When I read a description of the book The Sweetness of Water by Nathan Harris, I was intrigued by its premise and placed a hold on a digital copy from my library once I found out that one was available. Its story is set at the end of the US Civil War and the beginnings of the Reconstruction era when the north followed through on its pledge to do the work to end slavery in the southern states. To be honest, I find stories from this era to be difficult to read because of how terribly slaves were treated. It is unfathomable that the white people of that time believed so completely in their superiority that they treated other human beings so horribly. This era is one of the most shameful in human history. Nonetheless, I read it anyway because I cannot turn down the power and the sense of possibility of what a good book can give.

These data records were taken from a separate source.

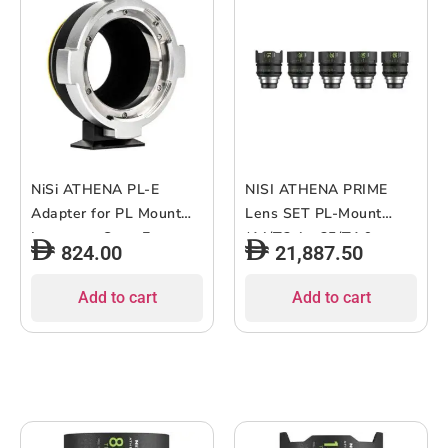
NiSi ATHENA PL-E
NISI ATHENA PRIME
Adapter for PL Mount
Lens SET PL-Mount
Lenses to Sony E
(14/T2.4 – 25/T1.9 –
824.00
21,887.50
Cameras
35/T1.9 – 50/T1.9 –
85/T1.9?
Add to cart
Add to cart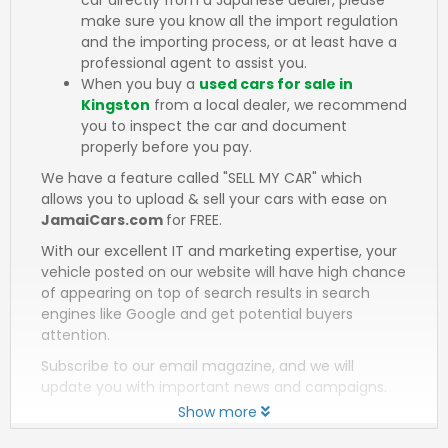
make sure you know all the import regulation
and the importing process, or at least have a
professional agent to assist you.
When you buy a
used cars for sale in
Kingston
from a local dealer, we recommend
you to inspect the car and document
properly before you pay.
We have a feature called "SELL MY CAR" which
allows you to upload & sell your cars with ease on
JamaiCars.com
for FREE.
With our excellent IT and marketing expertise, your
vehicle posted on our website will have high chance
of appearing on top of search results in search
engines like Google and get potential buyers
attention.
Subscribe to our email magazine, and we will
update you with important news and campaigns.
Show more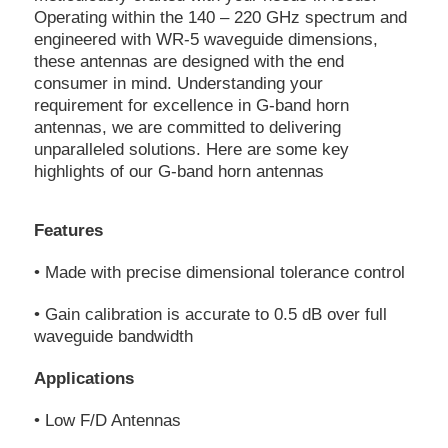
Operating within the 140 – 220 GHz spectrum and
engineered with WR-5 waveguide dimensions,
these antennas are designed with the end
consumer in mind. Understanding your
requirement for excellence in G-band horn
antennas, we are committed to delivering
unparalleled solutions. Here are some key
highlights of our G-band horn antennas
Features
• Made with precise dimensional tolerance control
• Gain calibration is accurate to 0.5 dB over full
waveguide bandwidth
Applications
• Low F/D Antennas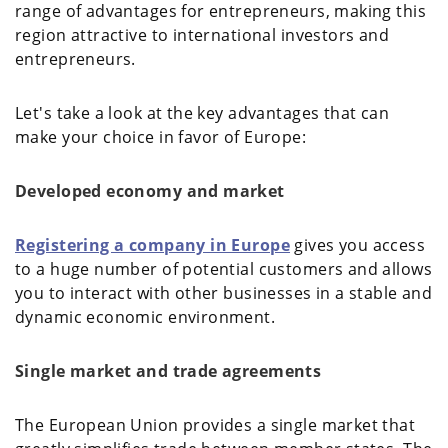
range of advantages for entrepreneurs, making this
region attractive to international investors and
entrepreneurs.
Let's take a look at the key advantages that can
make your choice in favor of Europe:
Developed economy and market
Registering a company in Europe
gives you access
to a huge number of potential customers and allows
you to interact with other businesses in a stable and
dynamic economic environment.
Single market and trade agreements
The European Union provides a single market that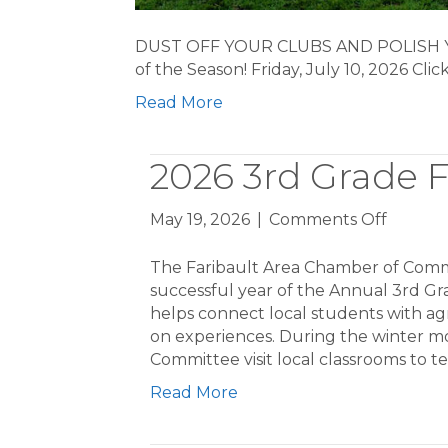
DUST OFF YOUR CLUBS AND POLISH YO
of the Season! Friday, July 10, 2026 Cli
Read More
2026 3rd Grade 
on
May 19, 2026
|
Comments Off
2026
3rd
The Faribault Area Chamber of Comm
Grade
successful year of the Annual 3rd G
Farm
helps connect local students with a
Tours
on experiences. During the winter m
Committee visit local classrooms to 
Read More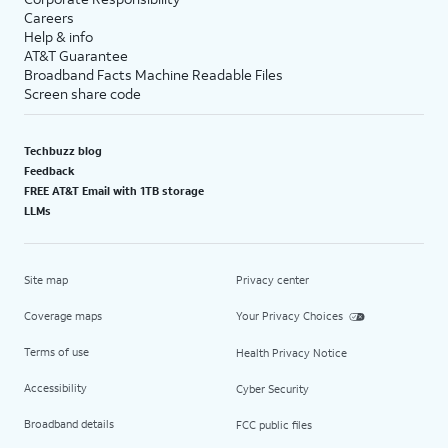
Careers
Help & info
AT&T Guarantee
Broadband Facts Machine Readable Files
Screen share code
Techbuzz blog
Feedback
FREE AT&T Email with 1TB storage
LLMs
Site map
Privacy center
Coverage maps
Your Privacy Choices
Terms of use
Health Privacy Notice
Accessibility
Cyber Security
Broadband details
FCC public files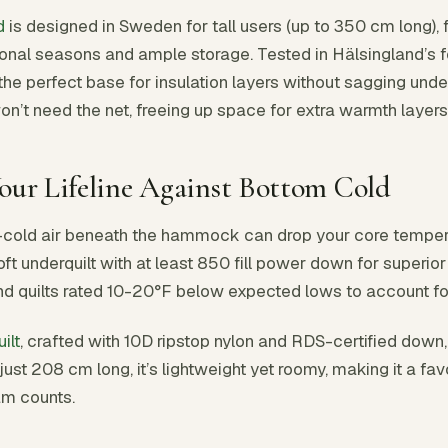
d
is designed in Sweden for tall users (up to 350 cm long), 
ional seasons and ample storage. Tested in Hälsingland’s for
the perfect base for insulation layers without sagging unde
on’t need the net, freeing up space for extra warmth layers
Your Lifeline Against Bottom Cold
—cold air beneath the hammock can drop your core tempera
oft underquilt with at least 850 fill power down for superi
d quilts rated 10-20°F below expected lows to account for
ilt
, crafted with 10D ripstop nylon and RDS-certified dow
 just 208 cm long, it’s lightweight yet roomy, making it a fa
am counts.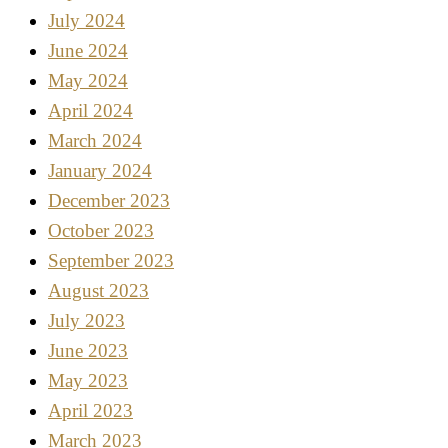
July 2024
June 2024
May 2024
April 2024
March 2024
January 2024
December 2023
October 2023
September 2023
August 2023
July 2023
June 2023
May 2023
April 2023
March 2023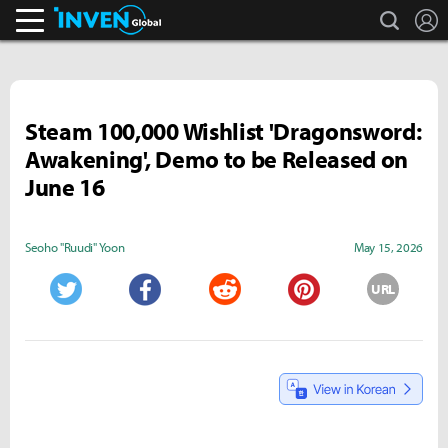
search
L
Inven Global
Steam 100,000 Wishlist 'Dragonsword:
Awakening', Demo to be Released on
June 16
Seoho "Ruudi" Yoon
May 15, 2026
URL
Twitter
Facebook
Reddit
Pinterest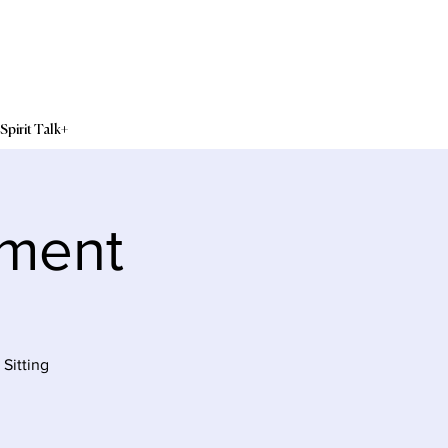
Spirit Talk+
sment
Sitting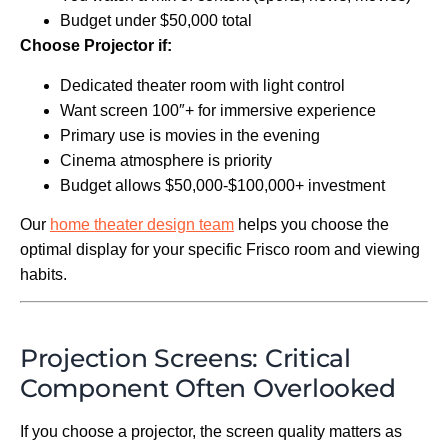
Budget under $50,000 total
Choose Projector if:
Dedicated theater room with light control
Want screen 100″+ for immersive experience
Primary use is movies in the evening
Cinema atmosphere is priority
Budget allows $50,000-$100,000+ investment
Our
home theater design team
helps you choose the
optimal display for your specific Frisco room and viewing
habits.
Projection Screens: Critical
Component Often Overlooked
If you choose a projector, the screen quality matters as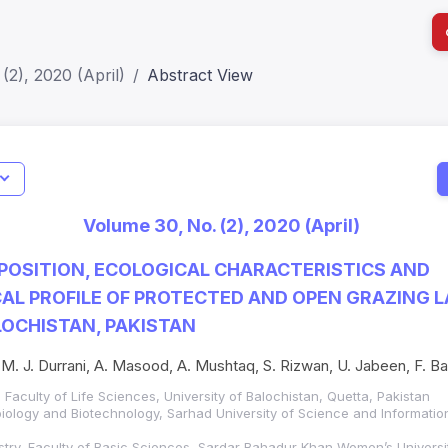
(2), 2020 (April)
Abstract View
I
Impact S
Volume 30, No. (2), 2020 (April)
SJR: 0.2
POSITION, ECOLOGICAL CHARACTERISTICS AND
L PROFILE OF PROTECTED AND OPEN GRAZING L
OCHISTAN, PAKISTAN
 M. J. Durrani, A. Masood, A. Mushtaq, S. Rizwan, U. Jabeen, F. Bash
Faculty of Life Sciences, University of Balochistan, Quetta, Pakistan
iology and Biotechnology, Sarhad University of Science and Informatio
try, Faculty of Basic Sciences, Sardar Bahadur Khan Women’s Universit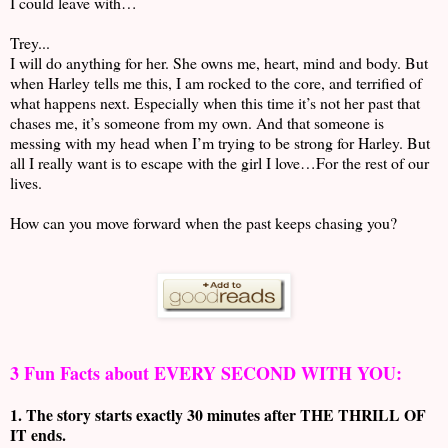
I could leave with…
Trey...
I will do anything for her. She owns me, heart, mind and body. But
when Harley tells me this, I am rocked to the core, and terrified of
what happens next. Especially when this time it’s not her past that
chases me, it’s someone from my own. And that someone is
messing with my head when I’m trying to be strong for Harley. But
all I really want is to escape with the girl I love…For the rest of our
lives.
How can you move forward when the past keeps chasing you?
3 Fun Facts about EVERY SECOND WITH YOU:
1. The story starts exactly 30 minutes after THE THRILL OF
IT ends.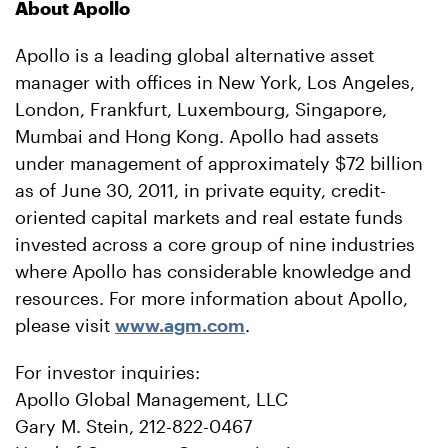
About Apollo
Apollo is a leading global alternative asset
manager with offices in New York, Los Angeles,
London, Frankfurt, Luxembourg, Singapore,
Mumbai and Hong Kong. Apollo had assets
under management of approximately $72 billion
as of June 30, 2011, in private equity, credit-
oriented capital markets and real estate funds
invested across a core group of nine industries
where Apollo has considerable knowledge and
resources. For more information about Apollo,
please visit
www.agm.com
.
For investor inquiries:
Apollo Global Management, LLC
Gary M. Stein, 212-822-0467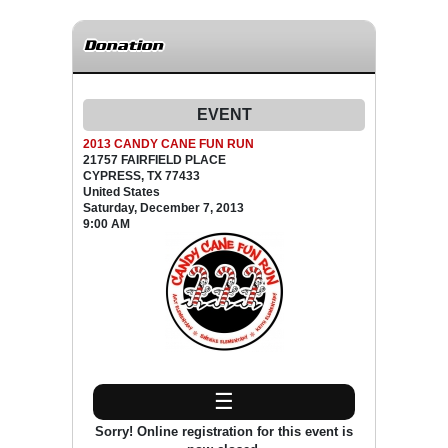
Donation
EVENT
2013 CANDY CANE FUN RUN
21757 FAIRFIELD PLACE
CYPRESS, TX 77433
United States
Saturday, December 7, 2013
9:00 AM
☰
Sorry! Online registration for this event is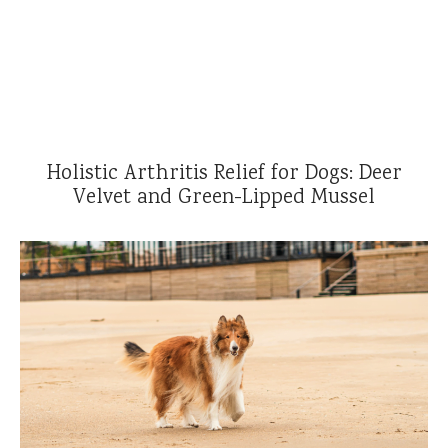
Reviews
l Care for Dogs
act Us
t
Holistic Arthritis Relief for Dogs: Deer
s
Velvet and Green-Lipped Mussel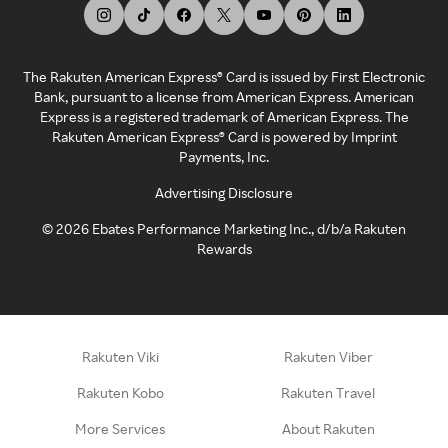
The Rakuten American Express® Card is issued by First Electronic
Bank, pursuant to a license from American Express. American
Express is a registered trademark of American Express. The
Rakuten American Express® Card is powered by Imprint
Payments, Inc.
Advertising Disclosure
©
2026
Ebates Performance Marketing Inc., d/b/a Rakuten
Rewards
Rakuten Viki
Rakuten Viber
Rakuten Kobo
Rakuten Travel
More Services
About Rakuten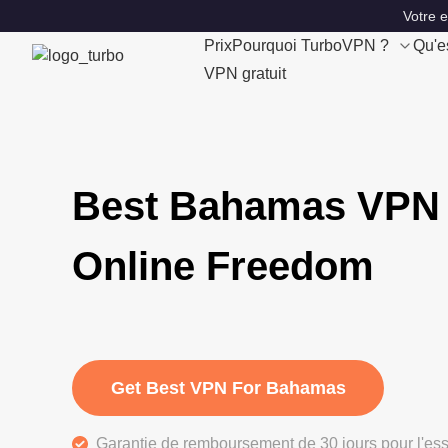
Votre 
Prix
Pourquoi TurboVPN ?
Qu'e
VPN gratuit
Best Bahamas VPN 
Online Freedom
Get Best VPN For Bahamas
Garantie de remboursement de 30 jours pour l'ess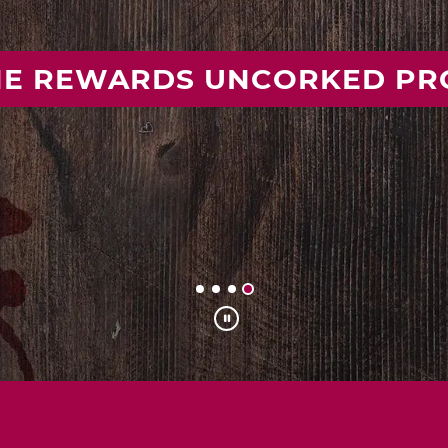
 YOUR IDEAL MISSOURI WIN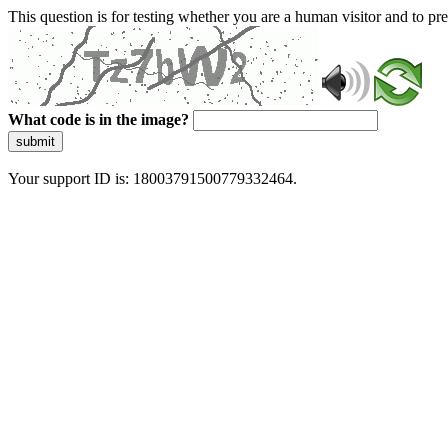
This question is for testing whether you are a human visitor and to 
What code is in the image?
submit
Your support ID is: 18003791500779332464.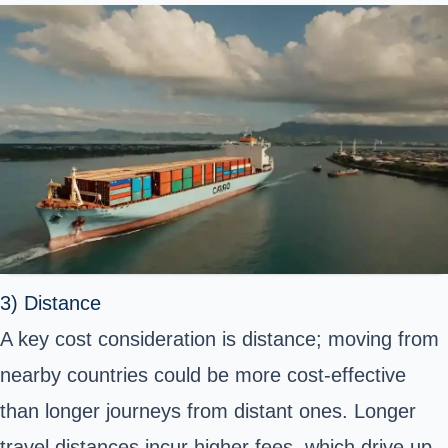
3) Distance
A key cost consideration is distance; moving from
nearby countries could be more cost-effective
than longer journeys from distant ones. Longer
travel distances incur higher fees, which drive up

This harrowing tale centers around a small white family living on a large swath of inherited land that borders several plantations that are worked by slaves. Two black brothers, who were slaves owned by a local and particularly cruel land baron, left one of these neighboring plantations as freed men. Their lives become intricately intertwined with this small white family, for better or worse. Embedded within all of the ensuing complexity is an illicit romantic affair between two white men and former soldiers who secretly meet deep in the woods to spend time together.
This is a good book. Its steady pacing and complex characters drive its plot to places that are unsettling to experience but necessary. It offers a case study in the ways by which racism can decimate any sense of human decency and compassion and a primer on what it means to care for others in times of immense struggle and sorrow.
Is it a lighthearted, easy, and fun book to read?
No.
But it is a book that has a lot of depth and layers, in which actions and consequences are at odds with what is just and fair. It takes the bonds between parent and child, friend and friend, brother and brother, lover and lover, individual and community, and husband and wife into situations in which they become strained and gutted. Up until the final page, we find out which bonds survive.
This is one of those books I hope everyone gets a chance to read for the important example it gives of how racism breeds nothing but destruction. There are plenty of fun and lighthearted books available to read, but it takes a book like this one to see a much bigger and broader view of the world—a panoramic vista that shows us what we need to see.